Es necesario pues cambiar la mirada que dirigimos hacia las personas que utilizan el espacio público en ausencia de espacio privado. Aquellos que han de sumar a la vulneración de derechos que supone no tener la intimidad de un hogar, el menosprecio y los prejuicios que criminalizan al pobre como incívico, cargando con el lastre de denuncias y sanciones. Unas sanciones que además, por la situación de insolvencia a la que la mayoría se ven abocados, resultan estériles y sólo pueden suponer un empeoramiento de su vulnerabilidad. No hace falta ser un experto para llegar a la conclusión de que por el camino de la sanción la incorporación social de las personas sin hogar es aún más difícil.
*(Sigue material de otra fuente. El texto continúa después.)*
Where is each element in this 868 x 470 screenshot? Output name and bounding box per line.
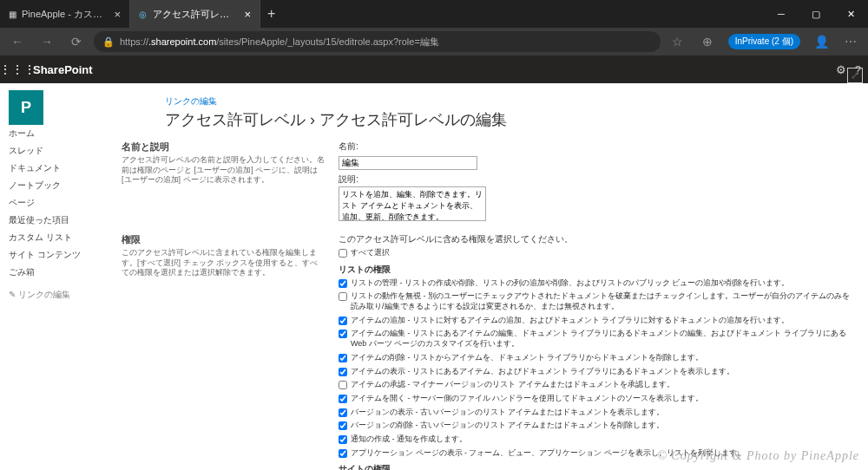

Es lo que Loïc Wacquant llama la espiral de la pauperización criminal: cuanto más se persigue y sanciona a un pobre más fácil es que lo siga siendo.
Hoy, 12 años después, la doctrina de la tolerancia cero que persigue al abordaje exclusivamente punitivo de la pobreza ha fracasado con resultados perversos. Los datos son reveladores e incontestables. Desde el año 2006 hasta ahora, el Ayuntamiento ha interpuesto centenares de denuncias a personas sin hogar. Unas sanciones que con la colaboración de las entidades sociales han podido ser substituidas o anuladas en muchas ocasiones. Pero que reproducen el esquema que señala los desahuciados por la cruda crisis económica y el encarecimiento del precio del alquiler. Una vez constatado que multar no es ninguna solución, tenemos el reto y la oportunidad de redefinir el pacto que regula el espacio público sin reproducir un marco punitivo fallido. Para hacerlo, será necesario construir una mayoría social y política que permita avanzar hacia una Ordenanza de Convivencia que en vez de perseguir y sancionar a las personas sin hogar, las proteja de las actitudes de odio e intolerancia.